Saturday, September 15, 2007

Ms. Hooks, Telling It How It Is



Some notes from Bell Hooks' handy feminism guide, "Feminism is Everybody:"

- Feminism is a movement to end sexism, sexist exploitation and oppression.

-In this country, feminists are made, not born, just as demur, mold-fitting women, are.

-The big problem with combating sexism is the FALSE idea that it is all about men-haters. Rather, the truth is that sexism permeates all of us.

- The "enemy within" is the idea of women being "trained" to hate other women. This is because we are meant to first hate ourselves.

-If a woman is anti-choice she cannot be a feminist because that means a woman does not have control of her own body, which, in turn, eliminates rights in other areas of her life.

-Consumerism/capitalism seems to continue the struggle because they have a product to sell: makeup, certain clothes, hair products, baby products, etc. If a woman does not buy she is stuck...

-Says that feminism is "the commitment to eradicating the ideology of domination that permeates Western culture on various levels: sex, race and class, and so on. It is also a commitment to reorganizing U.S. society so that the self-development of people can take precedence over imperialism, economic expansion and material desires.

-The feminist movement allows women to see that they have a CHOICE to wear heels, skirts, pants, makeup, etc.

-Unfortunately the media highlights feminists, or women who choose to not conform to the socialized form of clothing and identification, as ugly or frumpy. Magazines plaster their pages with before and after photos, with the “made-up” woman being the beautiful one.

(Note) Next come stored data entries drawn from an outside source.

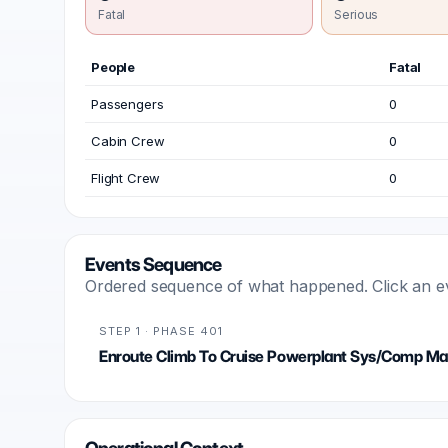
Fatal
Serious
People
Fatal
Passengers
0
Cabin Crew
0
Flight Crew
0
Events Sequence
Ordered sequence of what happened. Click an even
STEP 1 · PHASE 401
Enroute Climb To Cruise Powerplant Sys/Comp Mal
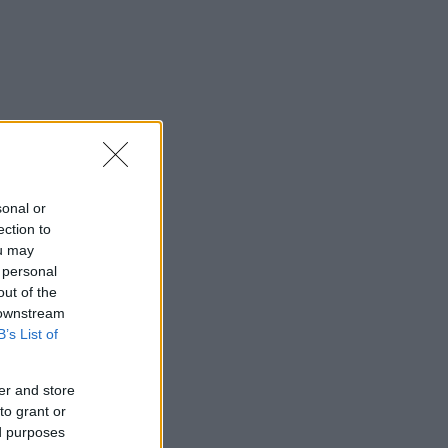
sonal or
ection to
ou may
 personal
out of the
 downstream
B’s List of
er and store
to grant or
ed purposes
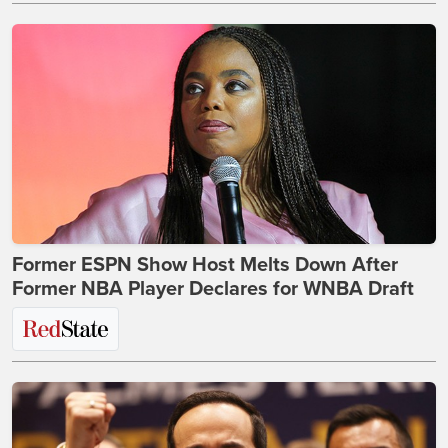
Former ESPN Show Host Melts Down After
Former NBA Player Declares for WNBA Draft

-Some white women believe(d) that their liberation will get them out of their homes and in to the workforce, while minorities (race and class alike) strive towards the ability to have the choice to be in the home, as that avenue would be freedom.

-Lesbian feminists were integral in the classism scope, as they never imagined their lives with a husband. Stepping around the hetero-normatively of our society facilitates seeing situations more clearly.

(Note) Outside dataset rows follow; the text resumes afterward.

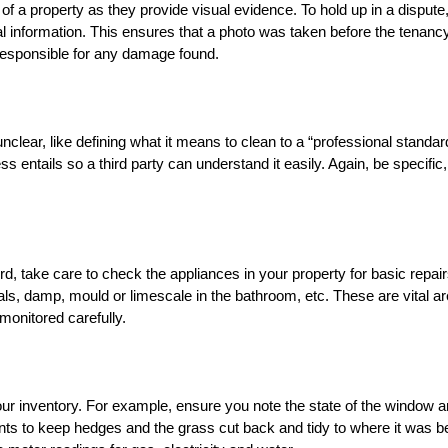
of a property as they provide visual evidence. To hold up in a dispute,
al information. This ensures that a photo was taken before the tenanc
 responsible for any damage found.
lear, like defining what it means to clean to a “professional standard
s entails so a third party can understand it easily. Again, be specific
rd, take care to check the appliances in your property for basic repair
ls, damp, mould or limescale in the bathroom, etc. These are vital a
monitored carefully.
our inventory. For example, ensure you note the state of the window 
ts to keep hedges and the grass cut back and tidy to where it was b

-U.S. women have to be weary about “liberate” women in other countries, as they may not know what is best for other cultures. By ignoring this, women – in this way – are no better off than their Western male counterparts who persist on ruling women, and other countries.

-The media spins the struggle of women in other countries as worse than the ladies in the U.S., for example wearing the hijab. This pushes women, and men, here in the States to be in a state of ignorant bliss.